R495-820-8. DHS IRB Reviews  

  (1) DHS IRB reviews may be expedited in accordance with 45 CFR 46.110, in which case the division gatekeeper, alone or in consultation with the DHS IRB chair, may find research to be exempt, may defer a decision, grant conditional approval, or grant final approval of the research.

  (2) Mandatory review by a convened quorum of the DHS IRB is required for the following:

  (a) Research involving any interaction or intervention as defined in 45 CFR 46.102 with minors.

  (b) Research involving any interaction or intervention as defined in 45 CFR 46.102 with vulnerable adults.

  (c) Research involving prisoners or detainees.

  (d) Research that is greater than minimal risk.

  (e) Research involving the use of pharmaceuticals or biomedical devices.

  (3) The DHS IRB meets on a monthly basis to review proposed research.

  (4) The determinations of the DHS IRB will be submitted to the researcher in writing and may include the following:

  (a) Final Approval for a timeframe not to exceed 12 months.

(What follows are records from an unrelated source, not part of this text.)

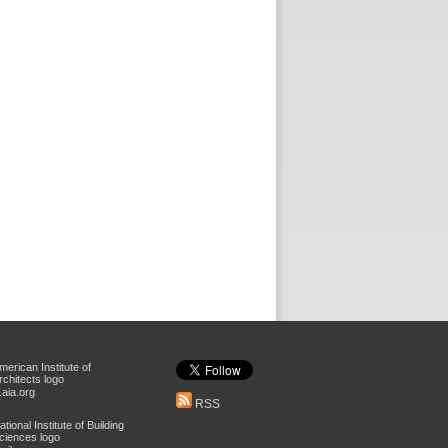
aia.org
RSS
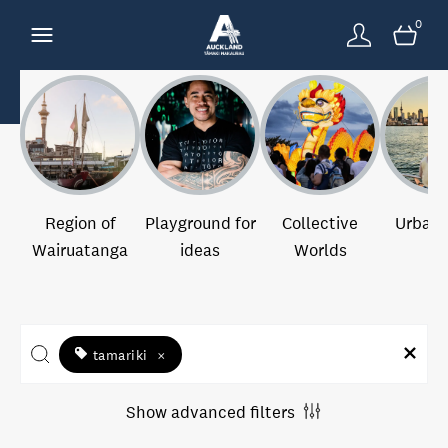
0
Region of
Playground for
Collective
Urban 
Wairuatanga
ideas
Worlds
tamariki
×
Show advanced filters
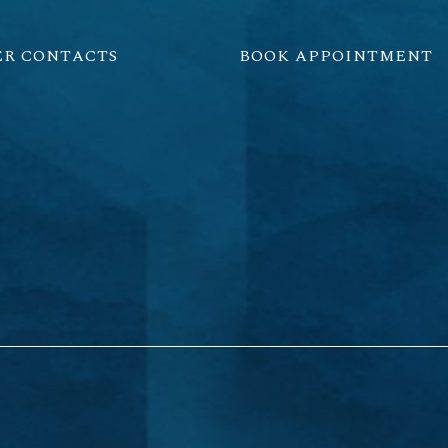
ER CONTACTS
BOOK APPOINTMENT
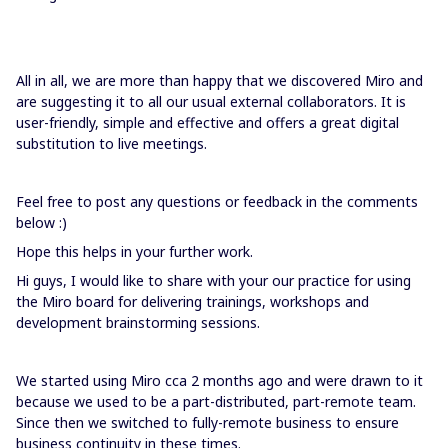
All in all, we are more than happy that we discovered Miro and
are suggesting it to all our usual external collaborators. It is
user-friendly, simple and effective and offers a great digital
substitution to live meetings.
Feel free to post any questions or feedback in the comments
below :)
Hope this helps in your further work.
Hi guys, I would like to share with your our practice for using
the Miro board for delivering trainings, workshops and
development brainstorming sessions.
We started using Miro cca 2 months ago and were drawn to it
because we used to be a part-distributed, part-remote team.
Since then we switched to fully-remote business to ensure
business continuity in these times.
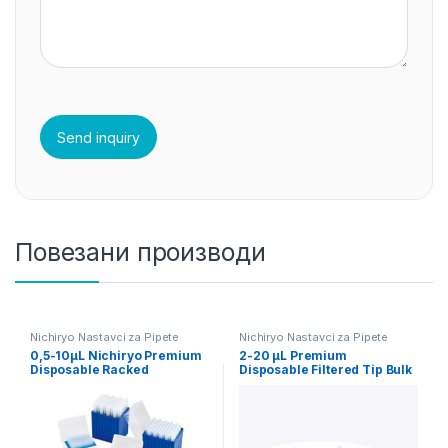
Повезани производи
Nichiryo Nastavci za Pipete
Nichiryo Nastavci za Pipete
0,5-10µL Nichiryo Premium
2-20 µL Premium
Disposable Racked
Disposable Filtered Tip Bulk
Sterilized Tips
1000pcs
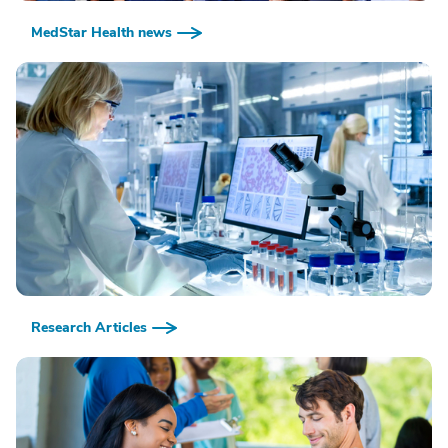
MedStar Health news
Research Articles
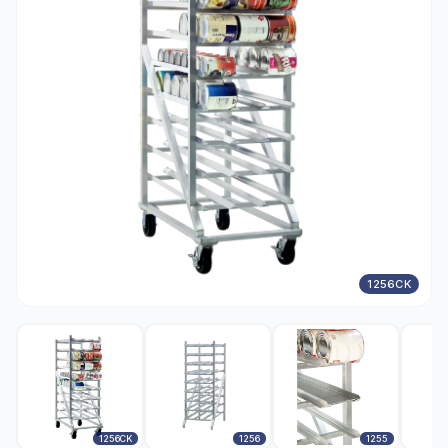
1256CK
1256CK
1256
1255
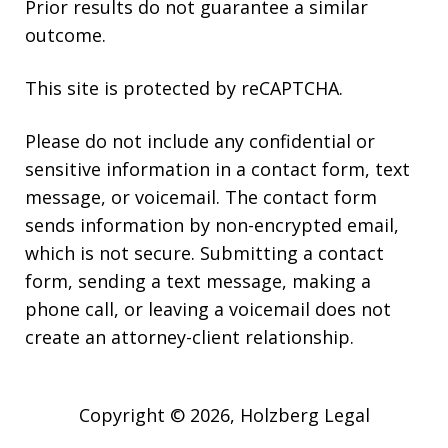
Prior results do not guarantee a similar
outcome.
This site is protected by reCAPTCHA.
Please do not include any confidential or
sensitive information in a contact form, text
message, or voicemail. The contact form
sends information by non-encrypted email,
which is not secure. Submitting a contact
form, sending a text message, making a
phone call, or leaving a voicemail does not
create an attorney-client relationship.
Copyright © 2026,
Holzberg Legal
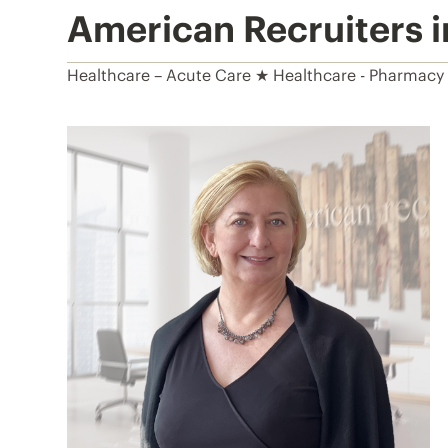
American Recruiters 
Healthcare – Acute Care ★ Healthcare - Pharmacy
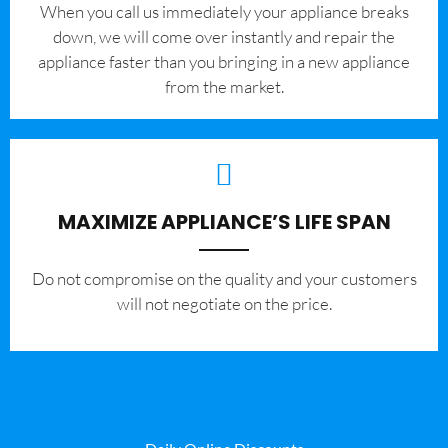
When you call us immediately your appliance breaks
down, we will come over instantly and repair the
appliance faster than you bringing in a new appliance
from the market.
MAXIMIZE APPLIANCE’S LIFE SPAN
​Do not compromise on the quality and your customers
will not negotiate on the price.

  (b) Conditional Approval, including conditions that must be met to get final approval.

  (c) Deferred decision including the information that will be needed in order to complete the review.

  (d) Disapproval, including reasons for the disapproval.

  (e) Exempt from DHS IRB review

  (5) DHS IRB review may make recommendations on research methodology that is unlikely to yield clear results.

  (6) In accordance with 45 CFR 46.109 it is the IRB that has authority to approve, require modifications to, or disapprove research. As stated in 45 CFR 46.112 agency officials may not approve research that has not been approved by the IRB. Researchers who disagree with the IRB determination may submit a revised protocol to address the IRB concerns or ask to meet with the IRB for further discussion.